Transcribed page contents
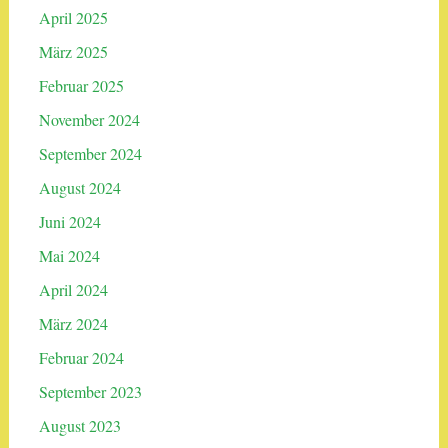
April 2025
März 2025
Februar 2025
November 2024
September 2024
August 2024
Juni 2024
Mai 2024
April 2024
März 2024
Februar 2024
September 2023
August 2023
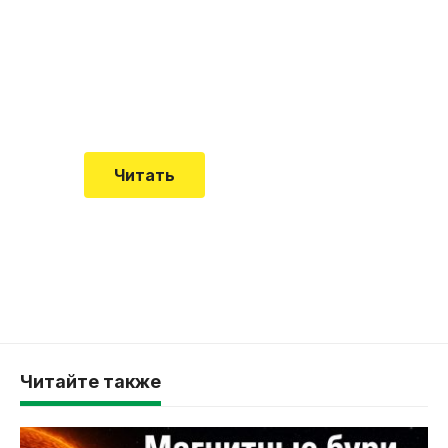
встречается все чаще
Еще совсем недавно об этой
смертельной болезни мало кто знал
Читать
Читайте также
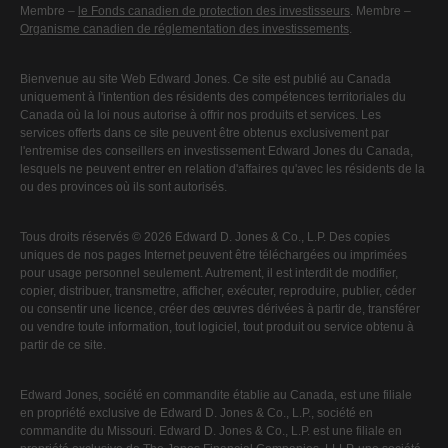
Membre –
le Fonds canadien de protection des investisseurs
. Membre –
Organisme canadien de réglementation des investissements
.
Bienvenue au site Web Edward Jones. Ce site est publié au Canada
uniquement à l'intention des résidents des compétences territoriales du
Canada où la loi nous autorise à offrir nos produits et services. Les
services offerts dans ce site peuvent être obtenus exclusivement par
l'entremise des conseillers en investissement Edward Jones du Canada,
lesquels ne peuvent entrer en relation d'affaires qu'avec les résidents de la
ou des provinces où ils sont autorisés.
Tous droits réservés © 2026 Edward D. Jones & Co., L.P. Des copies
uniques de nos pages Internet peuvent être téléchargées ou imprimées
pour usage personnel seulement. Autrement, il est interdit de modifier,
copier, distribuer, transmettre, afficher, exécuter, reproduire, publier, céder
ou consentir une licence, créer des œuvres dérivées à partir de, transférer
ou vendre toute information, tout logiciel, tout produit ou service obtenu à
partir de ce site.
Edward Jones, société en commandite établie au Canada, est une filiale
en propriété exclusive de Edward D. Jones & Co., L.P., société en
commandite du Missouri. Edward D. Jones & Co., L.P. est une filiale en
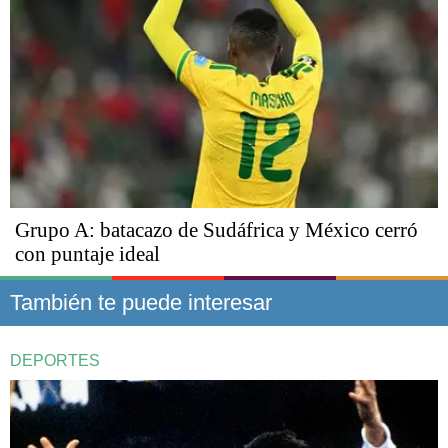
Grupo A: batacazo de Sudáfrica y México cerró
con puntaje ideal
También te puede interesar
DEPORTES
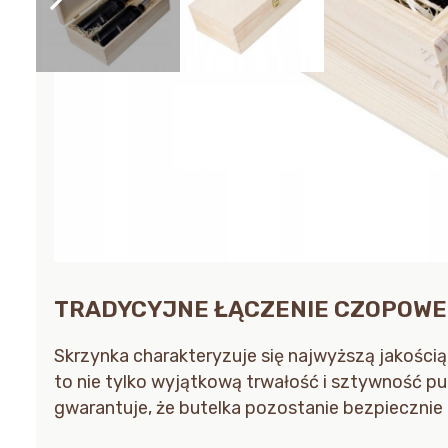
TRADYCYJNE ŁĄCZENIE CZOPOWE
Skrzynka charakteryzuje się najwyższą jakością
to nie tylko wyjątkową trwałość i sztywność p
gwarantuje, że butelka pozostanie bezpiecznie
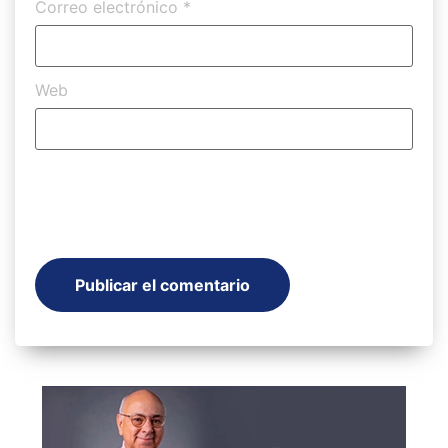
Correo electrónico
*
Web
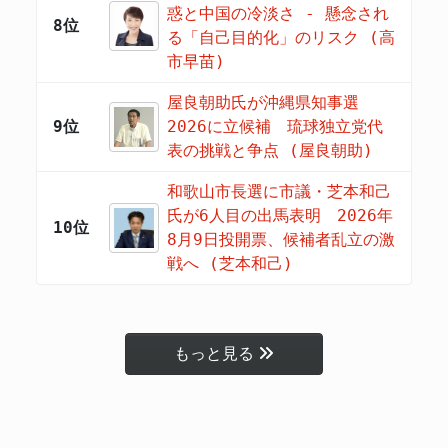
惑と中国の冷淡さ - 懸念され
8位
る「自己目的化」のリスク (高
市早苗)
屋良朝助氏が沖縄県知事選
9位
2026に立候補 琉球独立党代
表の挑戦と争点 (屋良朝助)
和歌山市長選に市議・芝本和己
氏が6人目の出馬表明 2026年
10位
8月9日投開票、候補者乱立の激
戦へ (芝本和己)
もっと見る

* * *

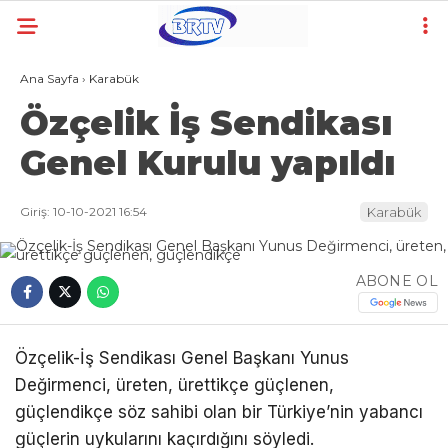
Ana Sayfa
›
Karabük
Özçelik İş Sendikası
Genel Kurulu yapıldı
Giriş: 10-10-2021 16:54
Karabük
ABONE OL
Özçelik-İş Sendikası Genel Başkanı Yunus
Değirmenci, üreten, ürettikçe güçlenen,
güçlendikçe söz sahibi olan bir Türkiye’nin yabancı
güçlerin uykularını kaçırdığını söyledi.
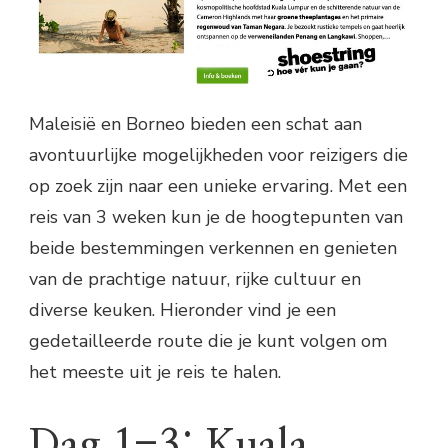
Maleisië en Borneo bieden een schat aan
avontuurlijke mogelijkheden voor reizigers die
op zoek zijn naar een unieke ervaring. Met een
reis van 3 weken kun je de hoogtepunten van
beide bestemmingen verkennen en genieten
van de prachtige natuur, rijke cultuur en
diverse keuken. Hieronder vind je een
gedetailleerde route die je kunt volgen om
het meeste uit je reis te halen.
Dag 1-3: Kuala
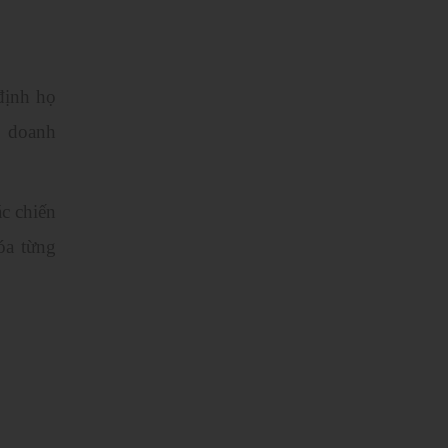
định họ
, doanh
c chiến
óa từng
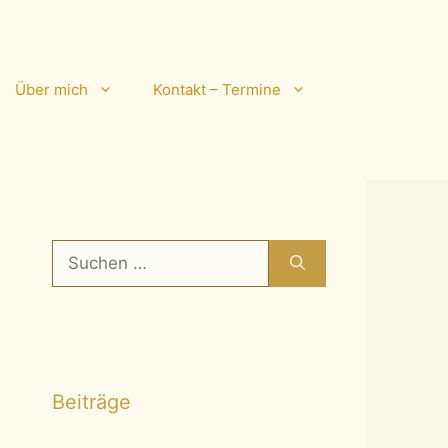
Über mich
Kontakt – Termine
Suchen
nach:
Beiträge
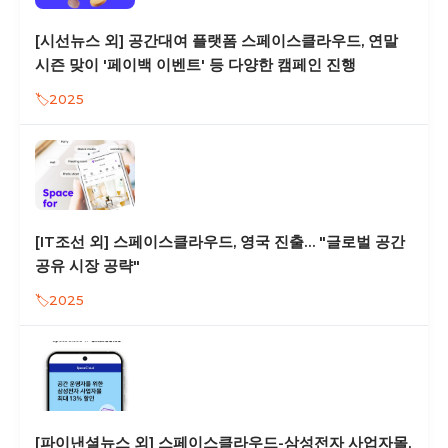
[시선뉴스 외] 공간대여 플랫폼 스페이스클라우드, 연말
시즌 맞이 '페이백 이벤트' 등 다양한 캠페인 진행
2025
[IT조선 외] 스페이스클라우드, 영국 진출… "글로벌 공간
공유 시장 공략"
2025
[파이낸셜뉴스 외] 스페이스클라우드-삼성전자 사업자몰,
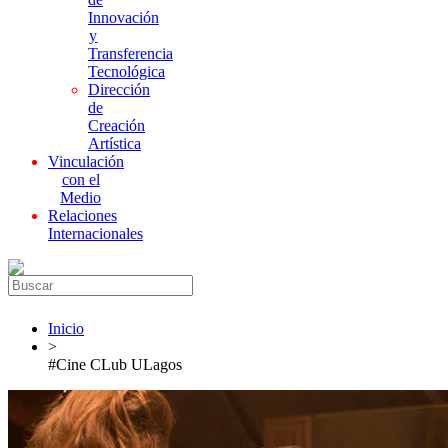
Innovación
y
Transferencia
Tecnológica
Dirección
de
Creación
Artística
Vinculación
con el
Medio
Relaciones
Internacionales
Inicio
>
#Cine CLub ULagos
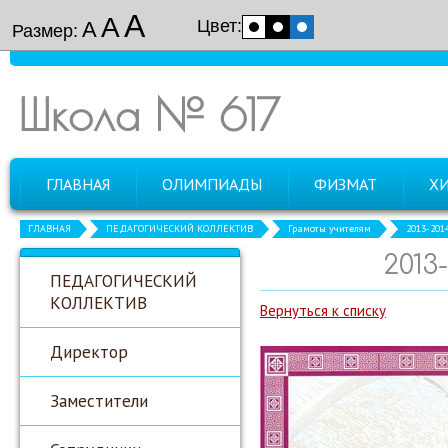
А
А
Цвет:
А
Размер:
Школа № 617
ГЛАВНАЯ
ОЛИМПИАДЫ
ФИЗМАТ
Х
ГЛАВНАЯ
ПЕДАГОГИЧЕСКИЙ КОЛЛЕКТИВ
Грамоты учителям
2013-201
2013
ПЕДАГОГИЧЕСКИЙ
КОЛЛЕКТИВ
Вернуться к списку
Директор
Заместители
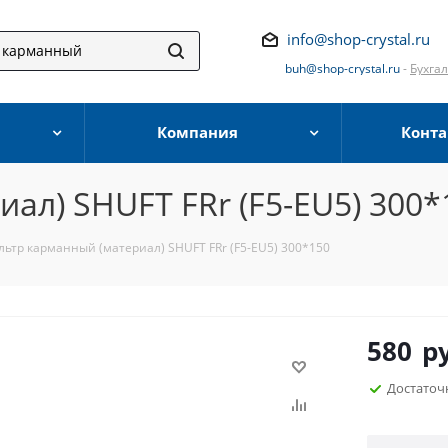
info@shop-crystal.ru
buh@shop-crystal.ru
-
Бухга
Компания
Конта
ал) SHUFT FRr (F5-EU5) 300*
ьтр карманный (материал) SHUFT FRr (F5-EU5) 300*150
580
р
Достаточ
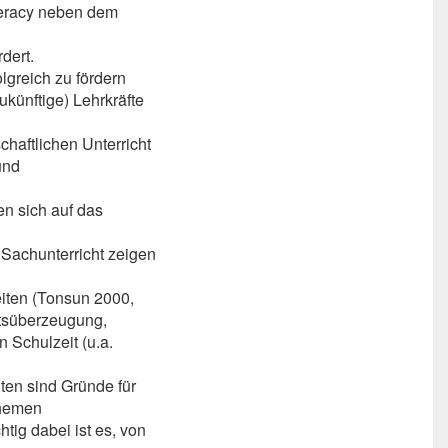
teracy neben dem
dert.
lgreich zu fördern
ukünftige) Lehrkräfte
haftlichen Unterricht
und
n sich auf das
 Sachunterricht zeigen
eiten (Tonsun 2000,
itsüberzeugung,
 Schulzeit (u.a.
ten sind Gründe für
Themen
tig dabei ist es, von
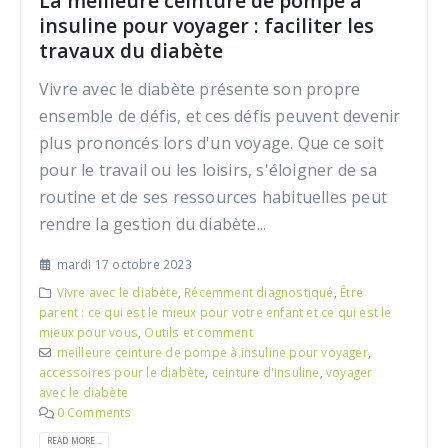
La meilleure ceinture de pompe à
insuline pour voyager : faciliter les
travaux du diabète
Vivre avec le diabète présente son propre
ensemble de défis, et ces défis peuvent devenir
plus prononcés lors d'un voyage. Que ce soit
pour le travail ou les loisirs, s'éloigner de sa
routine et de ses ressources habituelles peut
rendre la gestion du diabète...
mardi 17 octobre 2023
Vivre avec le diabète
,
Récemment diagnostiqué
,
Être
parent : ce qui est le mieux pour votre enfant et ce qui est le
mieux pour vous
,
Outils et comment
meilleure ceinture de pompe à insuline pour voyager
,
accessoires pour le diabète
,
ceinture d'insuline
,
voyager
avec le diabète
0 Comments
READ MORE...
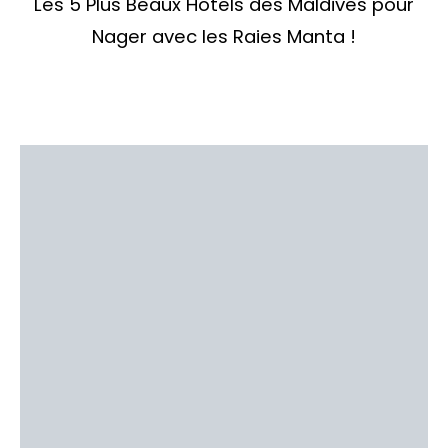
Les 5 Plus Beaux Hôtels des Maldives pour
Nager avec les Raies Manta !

* * *

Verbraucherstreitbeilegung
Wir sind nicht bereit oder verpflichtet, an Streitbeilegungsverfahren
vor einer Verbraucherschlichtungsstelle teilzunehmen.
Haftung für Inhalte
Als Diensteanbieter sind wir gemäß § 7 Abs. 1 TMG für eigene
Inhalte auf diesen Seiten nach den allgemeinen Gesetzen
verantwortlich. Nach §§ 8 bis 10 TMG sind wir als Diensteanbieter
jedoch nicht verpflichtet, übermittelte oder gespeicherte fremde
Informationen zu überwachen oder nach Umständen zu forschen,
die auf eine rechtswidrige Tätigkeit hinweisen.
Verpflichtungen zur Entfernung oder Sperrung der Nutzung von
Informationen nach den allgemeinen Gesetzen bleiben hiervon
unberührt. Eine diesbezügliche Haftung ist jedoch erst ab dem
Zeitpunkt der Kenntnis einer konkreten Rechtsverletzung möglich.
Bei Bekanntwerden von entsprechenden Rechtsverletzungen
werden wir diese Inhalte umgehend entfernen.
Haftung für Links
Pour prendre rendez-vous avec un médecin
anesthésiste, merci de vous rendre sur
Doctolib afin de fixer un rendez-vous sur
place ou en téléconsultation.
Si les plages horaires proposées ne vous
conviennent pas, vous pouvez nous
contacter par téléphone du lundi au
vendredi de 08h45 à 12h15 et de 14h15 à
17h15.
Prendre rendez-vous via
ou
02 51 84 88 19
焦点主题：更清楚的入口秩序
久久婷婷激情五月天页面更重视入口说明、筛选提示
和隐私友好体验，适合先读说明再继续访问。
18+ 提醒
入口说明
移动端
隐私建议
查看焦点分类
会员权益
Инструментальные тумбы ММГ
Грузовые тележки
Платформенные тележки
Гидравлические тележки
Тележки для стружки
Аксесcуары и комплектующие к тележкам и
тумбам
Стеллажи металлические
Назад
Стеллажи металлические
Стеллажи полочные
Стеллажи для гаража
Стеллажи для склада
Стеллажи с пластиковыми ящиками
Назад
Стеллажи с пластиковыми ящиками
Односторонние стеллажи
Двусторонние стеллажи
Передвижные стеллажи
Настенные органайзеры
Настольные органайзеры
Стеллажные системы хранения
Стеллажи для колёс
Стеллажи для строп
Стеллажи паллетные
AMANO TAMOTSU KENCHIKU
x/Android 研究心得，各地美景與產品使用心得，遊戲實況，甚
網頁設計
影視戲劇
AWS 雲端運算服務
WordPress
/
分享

● What to work on
Look through the entries above and say how many lines hold the word "Genel", giving the number alone.

● Solution to the exercise
2